Joseph enlisted in August, 1862, in company D, One Hundred and
Fourteenth Illinois Infantry, and was assigned to duty with the army of
the Cumberland. He participated in the siege of Vicksburg under General
Grant. From there he went to the battle of Jackson, returned to
Memphis, and was in that fight; next engaged in the fight at Champion
Hills, and from there went to the Black River, where he built a bridge
under fire from the enemy. He was under General Thomas at this time. He
guarded a pontoon bridge for about six months, and while there heard of
the surrender of Lee and Johnson. He was discharged in August, 1865,
having served three years. Joseph was home but once during his service,
and that was on a sick furlough. He had the erysipelas while in service
and it injured his eyes so much that he was nearly blind, and a
furlough was necessary. He has never recovered from the effect of it.
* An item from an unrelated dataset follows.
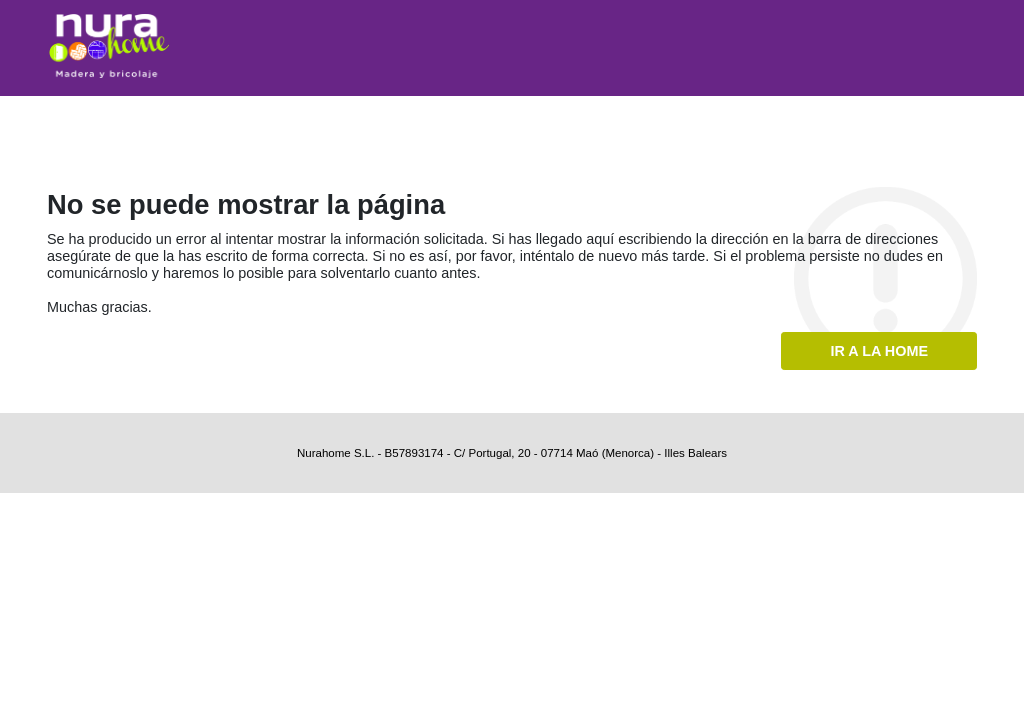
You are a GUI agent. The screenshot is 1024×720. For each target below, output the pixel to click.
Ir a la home (879, 351)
He receives a small pension, on account of heart disease.
He was married on the farm where he now lives, to Durinda B.
Freeman, February 12, 1854. They have had two children: James Henry,
the eldest, is married and resides in Leadville, Colorado. He has been
keeping hotel until recently. He is now employed at the Government Fish
Hatchery. He has one child, Bernice. Ida married John T. Drinkwater,
and lives near by. They have two sons, Ralph and Joe. Mr. Drinkwater is
a breeder of road and draft horses.
Mr. Hunt is a staunch Republican, although the rest of the
family were Democrats. He and his wife are members of the Cumberland
Presbyterian Church and are worthy people and are highly respected by
their hosts of friends. Mr. Hunt does not belong to any social orders.